I go to a lot of meetings, specifically government ones, where people come to make themselves heard on all kinds of issues, from traffic to education to environmental problems to crime to you name it.
Sometimes they show up en masse, sometimes en a big angry masse.
But it's not always easy to turn your outrage into something that's actually productive.
I've learned this lesson myself, from going to various events and rallies in the past. It's one thing to stand around with a sign or a (nicely designed) T-shirt, which can definitely help bring awareness to something, but it's another thing to really try to make change.
So I thought I'd put together some tips for people to give them a better shot at making change. I'm not a government official, and I can't promise anything. But I feel like it always helps to put your best foot forward:
1. Talk to the right people, at the right time.
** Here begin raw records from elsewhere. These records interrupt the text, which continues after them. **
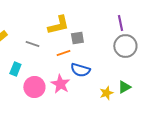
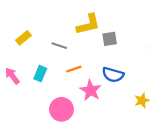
orange line: (63, 53) -> (74, 69), moved
pink circle: (34, 87) -> (61, 109), moved

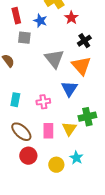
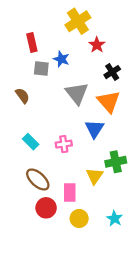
blue star: (40, 21) -> (61, 59), moved
cyan rectangle: (15, 100) -> (31, 142), turned -56
pink rectangle: (48, 131) -> (70, 192), moved
cyan star: (76, 158) -> (115, 218), moved

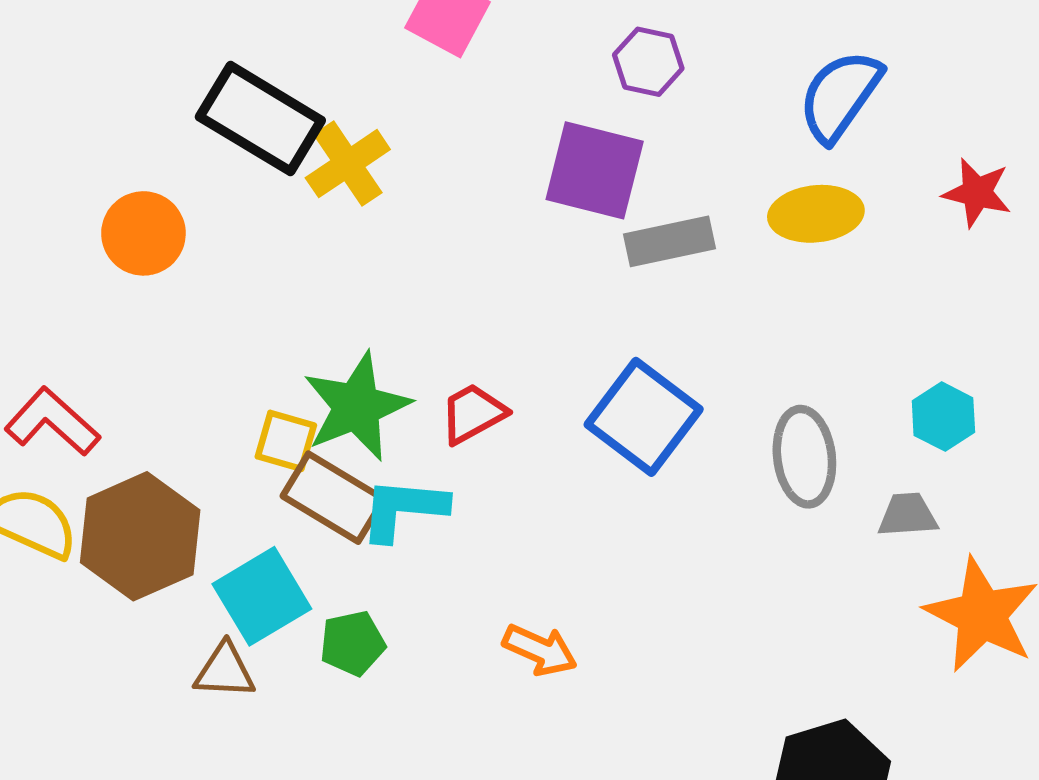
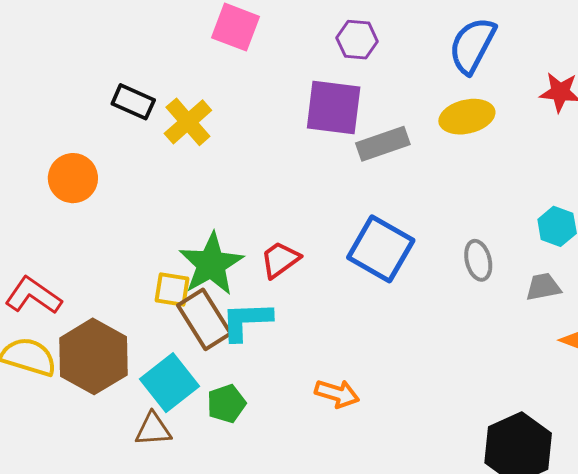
black rectangle: (260, 119) -> (133, 102), size x0.6
gray ellipse: (804, 457) -> (478, 260), size x0.7
brown rectangle: (333, 498) -> (204, 319), turned 34

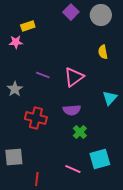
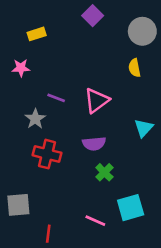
gray circle: (101, 15) -> (142, 31), moved
pink star: (16, 42) -> (21, 68), moved
gray star: (15, 89) -> (35, 119), moved

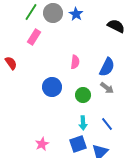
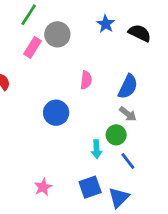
gray circle: (53, 13) -> (57, 34), moved
blue star: (76, 14) -> (106, 24), moved
green circle: (83, 95) -> (116, 135), moved
cyan arrow: (83, 123) -> (97, 149), moved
I have definitely seen a whole lot of people make dozens of angry comments at a county council meeting when they should have been at a board of education meeting, or vice versa. I've seen people comment after something has already been voted on, or after the designated time for public input has ended. Yes, sometimes just coming out in large numbers can make people notice you and potentially pass the word along to the right people. But why not just make sure you are in the right place, at the right time, to begin with?
2. Do the research, as much as you can. Any research is better than none, and the more, the better. A bill or a proposal can have many twists and turns, through different departments or different hands. If you don't know where the process stands and what has already happened, your argument will be a lot less relevant.
3. Focus on the facts, not the feelings. Those in charge already know what "the public" might say, because, let's face it, people usually complain about the same things. The traffic is always "horrendous." It's always "just a matter of time before someone gets killed." Everyone is worried about their "property values." Everyone is always "short-staffed" or "making do with the bare bones." The people in charge already knows you're mad or sad; that's why you're there. What they probably don't know are the specific numbers, statistics, examples, etc., in your neighborhood, your situation, your life. Don't just be outraged and yell at people; make a compelling case.
4. Don't just talk; listen. No matter how convinced you are about the injustice of your situation, there is still a chance that you could be wrong, because we're all human. Or you could be partly wrong; maybe you're just missing a piece of the puzzle. If you don't listen to anyone else's response, or really try to hear your "opponent," you are less likely to be taken seriously.
5. Know what you can and can't do in the process. (This is kind of connected with item 2.) This is especially true when dealing with any kind of development/planning/zoning issues. I sympathize with anyone confronting a development issue because it is ridiculously, unfairly complicated and you should get automatic points just for understanding what "zoning" means. But keeping in mind the system's user-unfriendliness, you should at least try to know who owns the property, what the zoning is and whether it might be changed any time soon. Also, all the zoning gets "planned out" about every eight years (in Harford County), which means if you hear of a specific project going forward, it is probably already technically "too late" to stop it. I'm not saying it's fair, but it will definitely make your life easier to know this basic fact.
6. Now, for some self-serving advice: Don't get mad at the media; we're the ones publicizing your cause. If you're still mad at us, just remember this quote by the Irish author Brendan Behan: "There is no such thing as bad publicity." And save your outrage for where it really counts!